When demand outstrips supply

Demand for semiconductors is eclipsing their supply, and no end is in sight. The shortage could last another two years.

The semiconductor supply chain is fragile. Long lead times are a product of the expensive fabrication plants (knowns as foundries or fabs) which cost $10-20bn and three to five years to build. Once constructed, the ultra-clean facilities operate 24/7/365. Changing production specifications takes months, for example when migrating designs from one manufacturer to another or changing the production line to make a new chip.

Covid-19 universally disrupted supply chains. Demand for consumer electronics, including laptops and video games consoles, soared as people moved to work from home and looked for new ways of entertainment.
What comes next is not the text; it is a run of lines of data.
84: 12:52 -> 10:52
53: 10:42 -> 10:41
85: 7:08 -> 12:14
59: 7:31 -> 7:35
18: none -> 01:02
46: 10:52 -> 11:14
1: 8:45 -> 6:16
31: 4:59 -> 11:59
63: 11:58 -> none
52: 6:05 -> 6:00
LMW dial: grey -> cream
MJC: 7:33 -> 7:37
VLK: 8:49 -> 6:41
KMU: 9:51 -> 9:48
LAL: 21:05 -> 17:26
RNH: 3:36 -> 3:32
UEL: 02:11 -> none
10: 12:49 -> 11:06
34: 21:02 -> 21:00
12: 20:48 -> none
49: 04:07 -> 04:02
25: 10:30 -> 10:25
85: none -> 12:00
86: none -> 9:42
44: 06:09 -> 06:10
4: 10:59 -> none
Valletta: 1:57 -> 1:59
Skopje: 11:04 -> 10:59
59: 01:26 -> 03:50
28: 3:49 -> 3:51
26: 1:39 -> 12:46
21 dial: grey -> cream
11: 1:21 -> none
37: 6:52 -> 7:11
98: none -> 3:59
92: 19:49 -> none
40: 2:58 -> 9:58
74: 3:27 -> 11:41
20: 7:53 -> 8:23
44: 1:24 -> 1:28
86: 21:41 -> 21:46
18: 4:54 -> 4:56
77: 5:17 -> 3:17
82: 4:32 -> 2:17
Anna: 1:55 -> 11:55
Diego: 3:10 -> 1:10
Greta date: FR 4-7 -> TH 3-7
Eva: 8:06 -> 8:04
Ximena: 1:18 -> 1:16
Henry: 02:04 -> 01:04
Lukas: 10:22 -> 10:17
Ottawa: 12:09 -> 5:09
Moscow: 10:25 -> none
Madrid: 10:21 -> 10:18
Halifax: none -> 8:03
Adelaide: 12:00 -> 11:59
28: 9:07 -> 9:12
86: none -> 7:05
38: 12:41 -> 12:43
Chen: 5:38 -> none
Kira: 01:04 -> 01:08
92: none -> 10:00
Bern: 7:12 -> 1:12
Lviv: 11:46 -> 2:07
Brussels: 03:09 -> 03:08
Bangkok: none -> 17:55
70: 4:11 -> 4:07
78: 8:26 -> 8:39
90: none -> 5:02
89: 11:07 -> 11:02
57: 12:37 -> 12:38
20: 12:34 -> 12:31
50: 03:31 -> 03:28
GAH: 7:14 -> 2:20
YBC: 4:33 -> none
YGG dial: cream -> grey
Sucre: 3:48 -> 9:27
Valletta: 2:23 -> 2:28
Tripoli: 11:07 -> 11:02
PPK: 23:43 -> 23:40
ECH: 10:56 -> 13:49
The automotive industry’s incorrect sales forecasts complicated demand: in the early stages of the pandemic car plants scaled back their production and cancelled some of their chip orders after predicting a slowing in sales due to Covid-19.

Chip foundries therefore reassigned their production capacity to companies making other chip-containing devices. When the automotive industry tried to ramp up its chip orders again after a faster than anticipated bounce-back, it was stymied by long lead times. The situation was exacerbated by a fire at a plant in Japan and a freak snowstorm in Texas.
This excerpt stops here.